Contre toute attente, tout ce béton n’aura fait qu’accélérer le déclin du quartier qui voyait disparaître, une à une, ses entreprises jadis les plus florissantes. Et comme si on avait entrepris de l’achever, on en a lentement laissé mourir le cour, qu’on souhaitait remplacer par un immense stimulateur artificiel en forme de méga-complexe hôtels-bureaux-centre-commercial-et-stationnement.
Heureusement, le vent a tourné. Les vaines promesses de développement ont finalement cédé la place à des projets de développement concrets et, de petites rénovations en impressionnants chantiers de construction, Saint-Roch se façonne un nouveau visage. Bien sûr, ce sont les grues qui prennent place autour de la future École nationale d’administration publique qui retiennent d’abord l’attention. Mais le développement du quartier a des fondements bien plus profonds, rappelle celui qu’on appelait le maire de Saint-Roch du temps qu’il était conseiller municipal, Réjean Lemoine: «La présence des artistes, par exemple, date du début des années quatre-vingt. Et c’est le travail de sape, le travail souterrain des gens qui s’installent dans le quartier et de ceux qui achètent des maisons qui est le plus déterminant.» Et ils sont nombreux les petits projets, les conversions d’anciens garages et entrepôts en ateliers d’artistes ou en habitation. Sur la rue Christophe-Colomb, une dizaine d’artistes ont transformé l’ancien garage Ruelland en ateliers. Boulevard Langelier, l’ancien couvent Jacques-Cartier a été recyclé en vingt-sept logements, en plus d’abriter une dizaine de locaux communautaires. Le Chalet de coucous, les Artistes de la Cartonnerie, les Ateliers fleuris, la Manufacture ou les Lofts de la Cour, pour ne nommer que ceux-là, sont autant de projets, achevés ou en voie de l’être, qui redonnent vie au quartier. Et d’ici peu de temps, on devrait aussi donner le coup d’envoi des quelque quatre-vingt-dix logements de l’Espace Saint-Roch.

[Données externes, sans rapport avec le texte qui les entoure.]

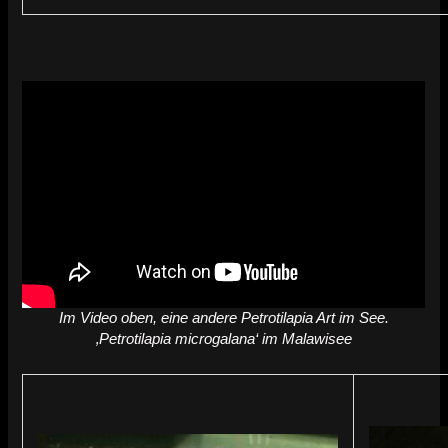
Im Video oben, eine andere Petrotilapia Art im See.
‚Petrotilapia microgalana‘ im Malawisee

En cette période de déprime immobilière prolongée, l’exploit n’est pas banal. Parallèlement, des commerces en tous genres viennent s’y greffer et la vie urbaine s’y fait de plus en plus agréable avec les restaurants, cafés et bars qui ont pris racine sur les rues Saint-Vallier Est et sur Saint-Joseph. Il faut dire qu’avec toutes les écoles qui s’y installent, les tenanciers ne risquent pas de se trouver à cours de clientèle.
Au cours des derniers mois, on a senti un net regain d’intérêt de la part des promoteurs qui découvrent, enfin, tout le potentiel du quartier. On projette d’y construire tantôt un hôtel, tantôt un complexe cinématographique, tantôt une nouvelle salle de spectacles. L’enthousiasme aidant, on semble enfin prêt à aborder le sempiternel problème du Mail, dont on s’entendrait pour faire disparaître une partie du toit entre les rues de la Couronne et de la Chapelle. Résidant de Saint-Roch depuis des lunes, Réjean Lemoine ne peut que se réjouir de cette effervescence. Toutefois, il demeure prudent: «Je pense que le Mail pourra être refait, repensé, on pourra en enlever des parties, mais je ne crois pas qu’il faut mettre tout notre argent là-dessus. Ce que je crains beaucoup, ce sont les «générations spontanées», qui s’imaginent que tout ce que le passé a amené n’était pas bon, qu’il faudrait tout jeter par terre et recommencer à zéro. C’est ce qui nous a donné la situation actuelle, alors il ne faudrait surtout pas commettre cette même erreur. Il faut y aller avec plus de doigté que par le passé, progressivement, quitte à prendre plus de temps: je ne suis pas pressé.» Avec le nombre d’années qu’on a mis avant de se remettre à l’ouvrage, c’est vrai que ce serait bête de tout gâcher parce qu’on veut tout faire en même temps.